---- Data for analysis
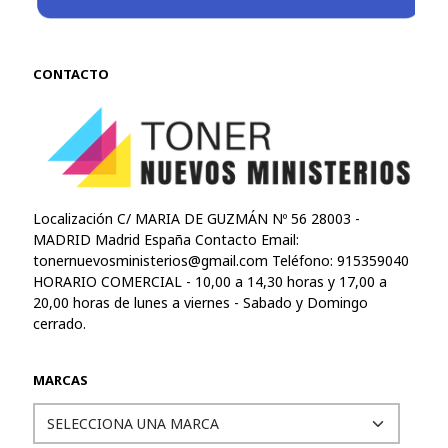
CONTACTO
Localización C/ MARIA DE GUZMÁN Nº 56 28003 -
MADRID Madrid España Contacto Email:
tonernuevosministerios@gmail.com
Teléfono: 915359040
HORARIO COMERCIAL - 10,00 a 14,30 horas y 17,00 a
20,00 horas de lunes a viernes - Sabado y Domingo
cerrado.
MARCAS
--------
__Task instructions__: Only lines holding the word "horas" are wanted, so copy each of them from the records above.

__Task solution__:
HORARIO COMERCIAL - 10,00 a 14,30 horas y 17,00 a
20,00 horas de lunes a viernes - Sabado y Domingo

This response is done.